Films in the Found Footage genre will ALWAYS succeed if they manage to create an atmosphere or a sense of realism.
Long Pigs managed to tick these two boxes in style and offered a pretty dark and comical look at the subject of serial killers.
As with most indie filmmaking efforts in this genre, it relied on performances and script to stand out as it’s budget was probably no more than the price of a packet of cigarettes.
The film is set out as a Canadian cannibalism documentary ( mockumentary ) that follows a serial killer named Anthony McAlistar.
Two unsuccessful filmmakers take the plunge and decide to document the day to day life of this monster in an attempt to hit the big time in the film industry.
The filmmakers leave no stone unturned when it comes to the life of McAlistar. They tag along through all his despicable acts and even go as far as to study some of his victims and their families left behind.
The more they get to know McAlistar the more comfortable they become with his personality and his actions. They begin to take risks with the volatile nature of this beast and it’s not long before things start to go very wrong…
The engine room of this film was always going to be the effectiveness of the main character. The audience needs to believe that the cannibal is just and average guy and not some sort of entity.
Anthony Alviano takes on the role of this serial killer and gives us a character that is both likable and believable. As with most Found Footage films – I was not aware of this actor beforehand.
If Found Footage actors are not recognizable it makes the whole process seem a lot more realistic. Having Brad Pitt in one of these movies would never work – we would be constantly aware of it’s fiction and it would provide no atmosphere whatsoever.

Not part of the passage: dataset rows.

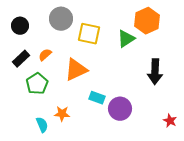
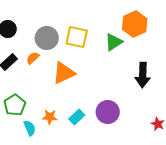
gray circle: (61, 19) -> (47, 38), moved
green pentagon: (37, 84) -> (15, 105), moved
cyan rectangle: (97, 98) -> (77, 117), moved, turned -63

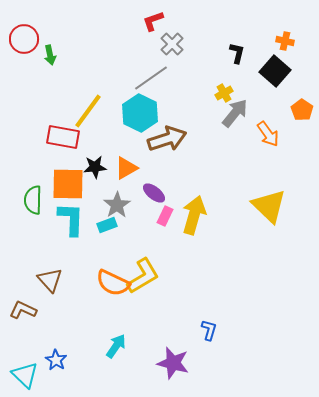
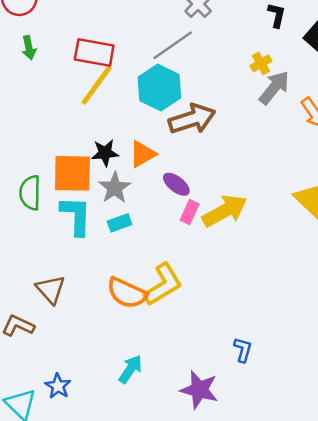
green arrow: (50, 55) -> (29, 48), moved
red rectangle: (63, 137) -> (94, 53), moved
gray star: (117, 205) -> (115, 188), moved
yellow arrow: (194, 215) -> (225, 211), turned 45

Alviano manages to portray this killer as nothing more than a regular Joe who has a craving for human stew. I felt disgusted by his actions but at the same time I felt like I wanted to find out more about what made him tick.

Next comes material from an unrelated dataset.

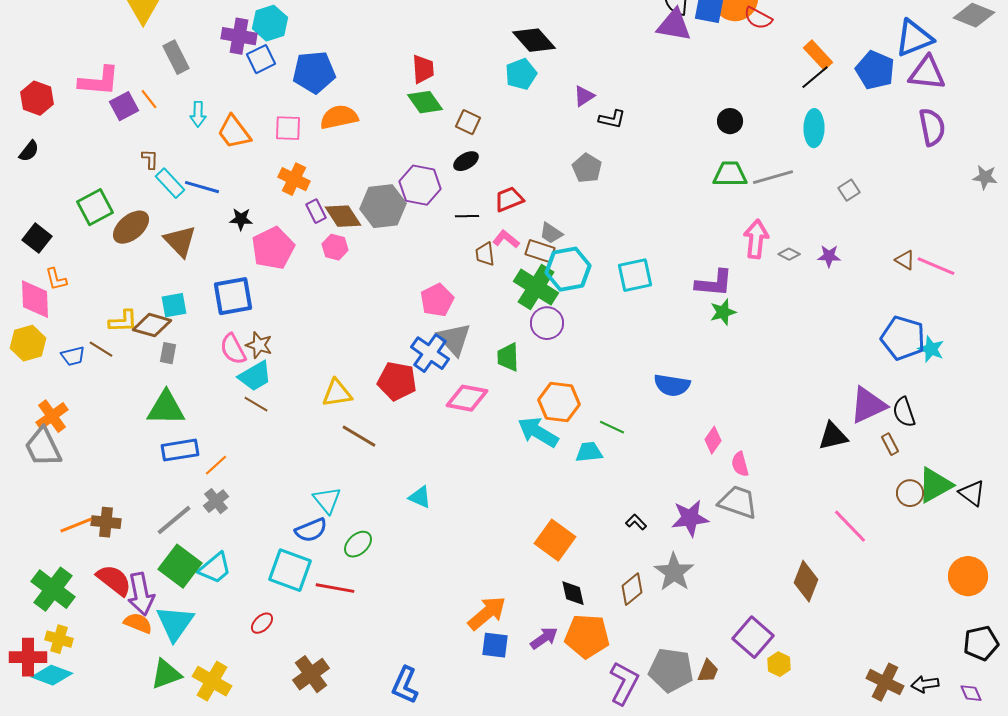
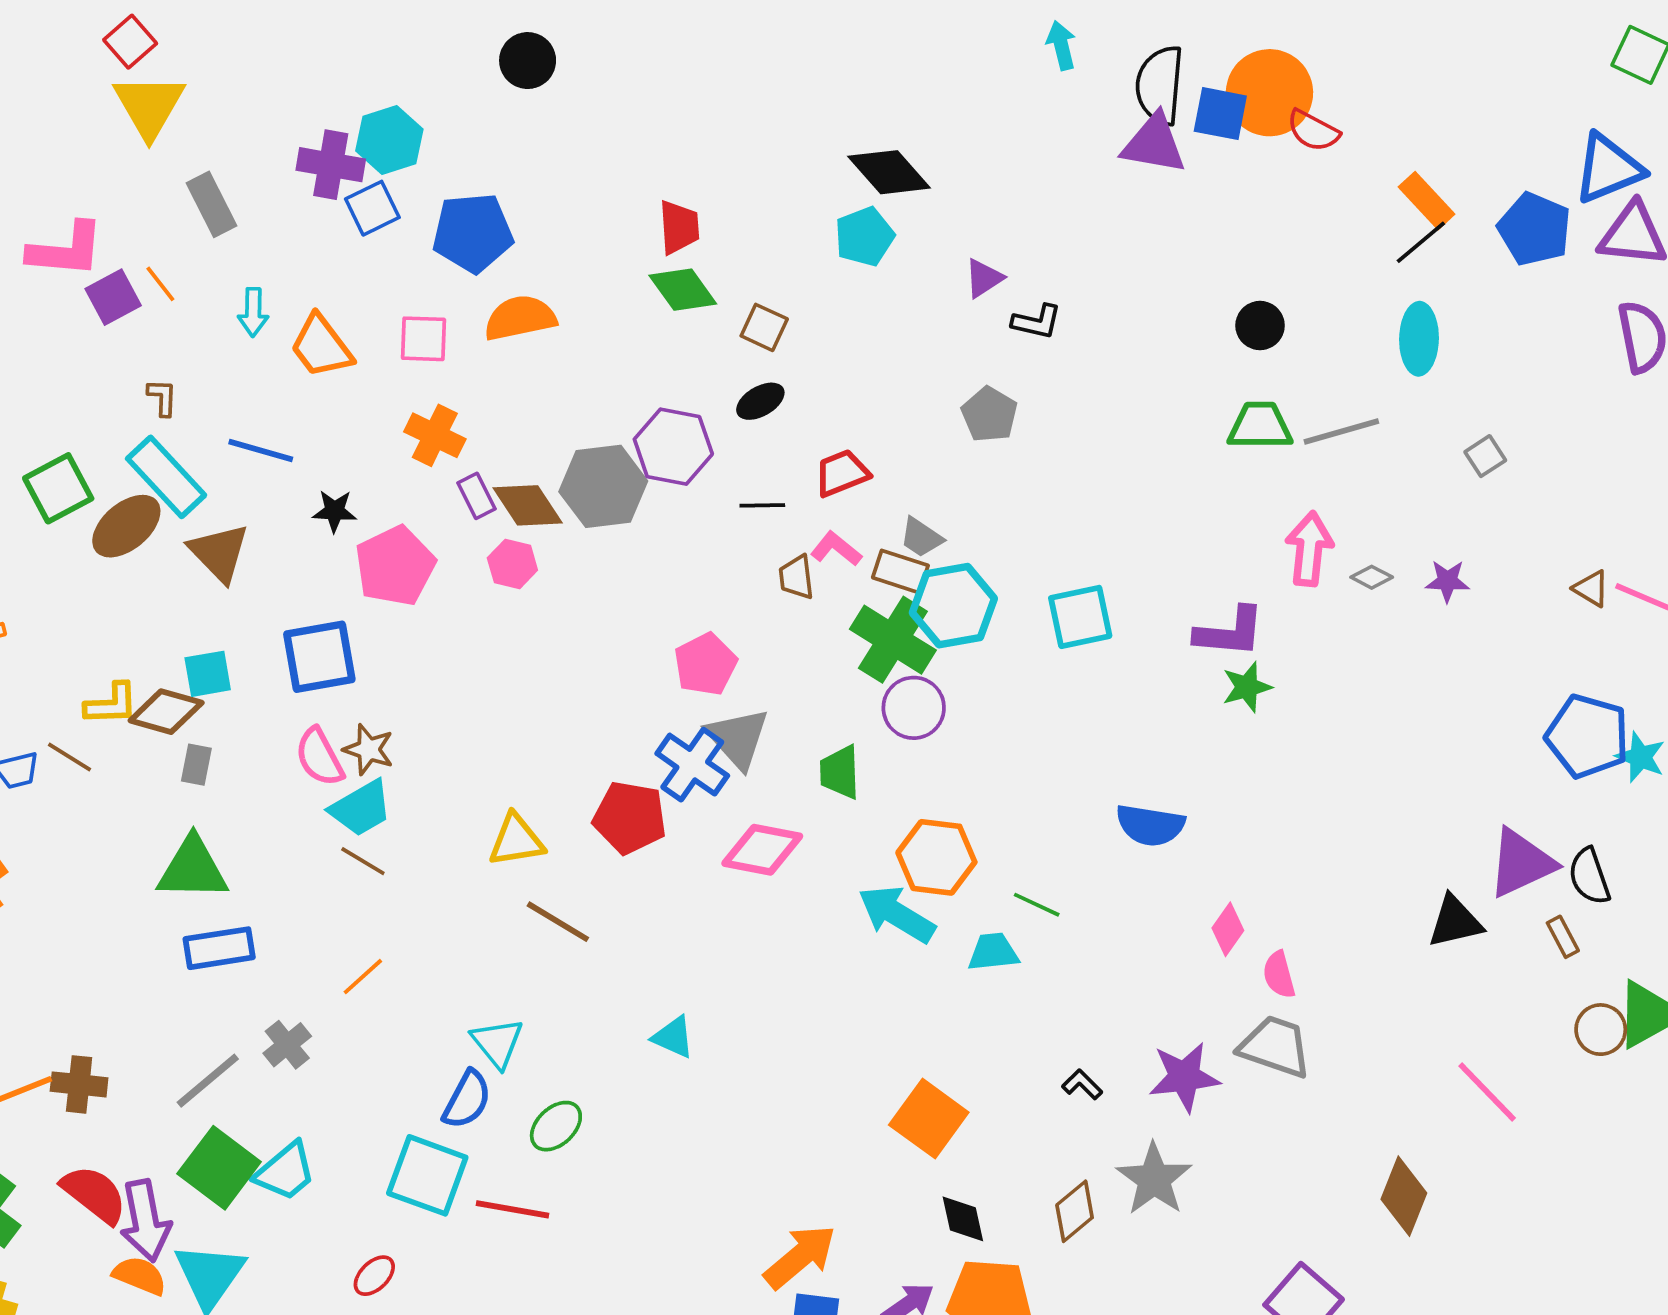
cyan rectangle: (170, 183) -> (166, 477), moved, size x1.4
orange line: (216, 465) -> (363, 977), moved
blue semicircle: (311, 530) -> (467, 1100), turned -40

A sensible and well thought out piece of dark indie filmmaking that manages to stir up numerous emotions. I felt it had the same type of unique style that The Magician offered – it was extremely disturbing but very human at the same time.
It’s great to see another step away from the haunted asylums and Blair Witch forests – Found Footage needs this sort of originality every now and again.

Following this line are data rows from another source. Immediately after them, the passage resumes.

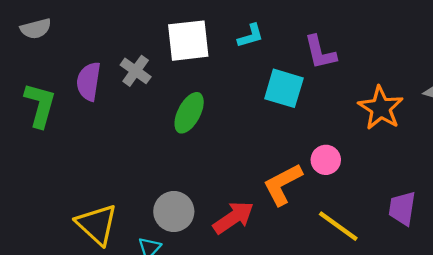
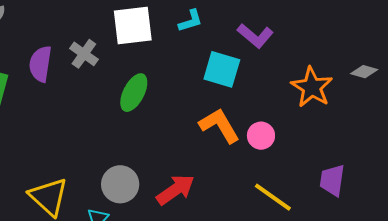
purple L-shape: (320, 52) -> (255, 36), turned -36
orange L-shape: (283, 184) -> (219, 126), moved, turned 87

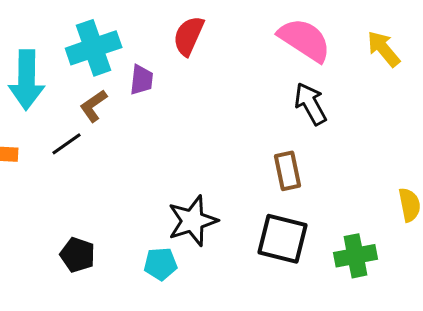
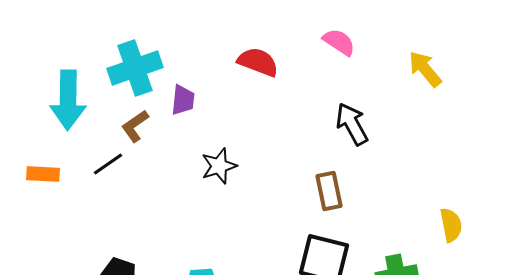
red semicircle: (189, 36) -> (258, 62), moved, turned 87
pink semicircle: (305, 40) -> (339, 42), moved, size x0.6
black star: (193, 221) -> (219, 166), moved, size x0.7

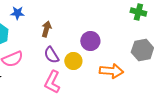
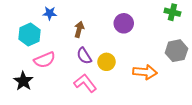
purple circle: (90, 41) -> (124, 23), moved
pink L-shape: (52, 82) -> (85, 83), turned 115

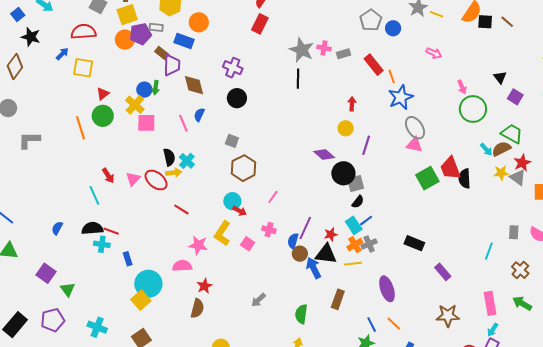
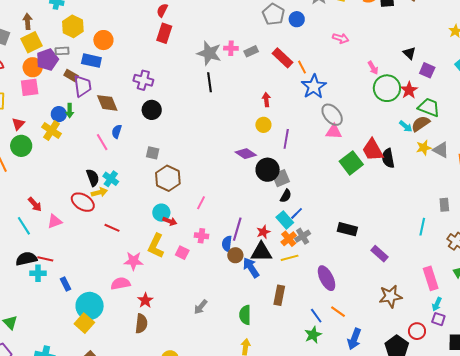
pink square: (146, 123) -> (30, 87), moved
red star: (522, 163) -> (409, 90), moved
pink triangle: (133, 179) -> (55, 221), moved, turned 35

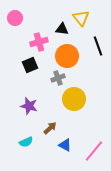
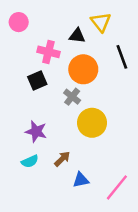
pink cross: (39, 42) -> (48, 52), turned 30
gray cross: (58, 78) -> (72, 97), turned -32
cyan semicircle: (26, 142) -> (30, 161), moved
blue triangle: (65, 145) -> (81, 180), turned -40

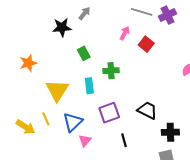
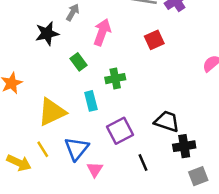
pink arrow: (125, 33) -> (102, 32), moved, size x1.5
red square: (146, 44) -> (154, 40), turned 35
yellow triangle: (57, 90) -> (52, 112), turned 40
black cross: (170, 132) -> (184, 146), moved

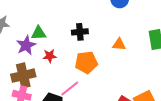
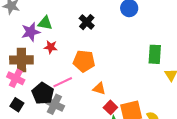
black cross: (80, 32) -> (87, 22), moved, turned 35
orange triangle: (119, 44) -> (99, 89), moved

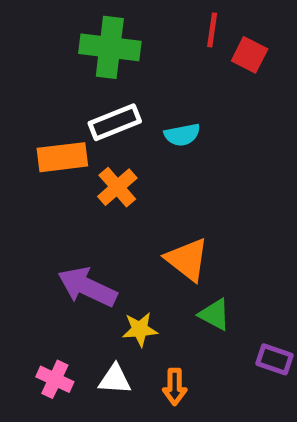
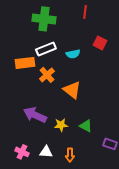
red square: (250, 55) -> (100, 43), moved
orange triangle: (187, 260) -> (72, 90), moved
yellow star: (140, 329) -> (61, 125), moved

The film relies heavily on the cast and they do not let the process down – every actor was more than capable of pulling off their character roles ( especially Anthony Alviano as McAlistar ).
I think the film also plays with your emotions as you watch – for long periods I was actually feeling a little sympathetic towards Alviano’s character. Just when you feel there could actually be a human side to the man the story line throws something hideous at you – it’s very well thought out!
A very creepy and realistic look at modern day cannibalism that works perfectly in a Found Footage picture – definitely one to watch!